11 - DEFECTIVE TYRES
Each tyre’s contact with the road is about the size of the palm of your hand… in other words, it’s very small. If that small contact area loses grip for any reason, there is a high probability that you will lose control of the vehicle.
Loss of grip may result from the tread being less than the legal limit, damage (such as from hitting a pothole), illegal regrooving (retreads) of tyres or incorrect tyre pressures.
Remember that the grooves on tyres are also there to displace water that may get trapped between the tyre rubber and the road. If the grooves are shallow, water will not be displaced.
12 - UNROADWORTHY VEHICLES
You should not drive an unsafe vehicle. Here are some examples:
- A vehicle with defective lights may not be seen by other drivers.
- Faulty steering will lead to the car not turning as the driver expected.
- A shattered windscreen or faulty wipers will block a driver’s view of the road.
- Worn-out tyres will cause a vehicle to skid out of control in wet conditions.
- Illegal modification of vehicles may cause the vehicle to catch alight.
- Defective brakes hinder a vehicle from stopping.
- Oil leaks cause slippery patches on roads that could cause vehicles to skid.
13 - TIRED AND SLEEPY?
A tired driver will not be fully alert and perceptive and so will react slower, or may never react, to changing road situations. A driver may become tired as a result of factors such as: Driving for more than two hours without a break; driving after working hard or partying hard; illness or poor eyesight; driving at night; discomfort due to extreme temperatures, uncomfortable seating, or high noise levels or inadequate fresh air.
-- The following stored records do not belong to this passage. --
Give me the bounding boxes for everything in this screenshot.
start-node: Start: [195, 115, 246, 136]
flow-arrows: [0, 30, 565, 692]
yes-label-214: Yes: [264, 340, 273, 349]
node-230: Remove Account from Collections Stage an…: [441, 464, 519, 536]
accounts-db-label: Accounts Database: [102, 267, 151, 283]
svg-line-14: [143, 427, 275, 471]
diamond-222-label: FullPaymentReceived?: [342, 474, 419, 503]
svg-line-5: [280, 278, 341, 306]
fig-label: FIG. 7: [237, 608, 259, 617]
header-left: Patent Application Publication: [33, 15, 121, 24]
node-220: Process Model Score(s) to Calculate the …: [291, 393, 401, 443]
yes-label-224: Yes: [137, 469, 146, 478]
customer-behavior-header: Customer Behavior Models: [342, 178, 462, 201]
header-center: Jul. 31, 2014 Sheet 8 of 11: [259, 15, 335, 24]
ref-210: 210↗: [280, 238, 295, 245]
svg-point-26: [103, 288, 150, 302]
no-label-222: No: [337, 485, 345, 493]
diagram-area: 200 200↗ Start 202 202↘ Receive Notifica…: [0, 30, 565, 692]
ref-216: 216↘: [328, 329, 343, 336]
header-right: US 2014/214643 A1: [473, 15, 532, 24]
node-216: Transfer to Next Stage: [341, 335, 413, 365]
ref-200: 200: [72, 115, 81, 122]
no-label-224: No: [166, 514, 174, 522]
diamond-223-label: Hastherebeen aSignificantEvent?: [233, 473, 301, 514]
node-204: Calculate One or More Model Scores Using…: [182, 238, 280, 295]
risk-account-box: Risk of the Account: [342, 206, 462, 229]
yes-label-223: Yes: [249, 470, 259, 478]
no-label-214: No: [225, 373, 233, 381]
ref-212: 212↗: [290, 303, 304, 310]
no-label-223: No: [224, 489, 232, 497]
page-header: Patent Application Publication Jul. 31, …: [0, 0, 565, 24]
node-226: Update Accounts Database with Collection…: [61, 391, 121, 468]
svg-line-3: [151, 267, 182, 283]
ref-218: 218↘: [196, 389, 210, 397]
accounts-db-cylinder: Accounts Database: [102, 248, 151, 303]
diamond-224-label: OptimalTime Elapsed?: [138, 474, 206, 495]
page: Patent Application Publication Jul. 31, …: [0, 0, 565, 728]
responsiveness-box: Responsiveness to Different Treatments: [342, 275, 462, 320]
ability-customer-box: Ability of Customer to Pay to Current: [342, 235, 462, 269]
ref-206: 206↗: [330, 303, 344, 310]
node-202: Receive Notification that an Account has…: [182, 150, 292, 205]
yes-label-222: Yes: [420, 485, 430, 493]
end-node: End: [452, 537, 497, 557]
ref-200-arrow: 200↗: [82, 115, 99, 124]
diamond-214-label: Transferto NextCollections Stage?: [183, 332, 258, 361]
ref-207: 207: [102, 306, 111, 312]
Taking medication that makes you drowsy. Ensure you only take such medicine when you have reached your destination and can rest.
14 - DISTRACTIONS
Actions such as talking on a cellphone, SMSing while driving, fiddling with the CD player, watching movies or engaging with passengers distract the driver.
Even a tiny distraction could cause the driver to make an error of judgement that could cause a collision. A distracted driver may, for example: Fail to recognise an approaching danger; fail to observe road signs; fail to maintain proper lane position, a safe following distance and legal speed; react more slowly to changing road situations or become angry and engage in road rage.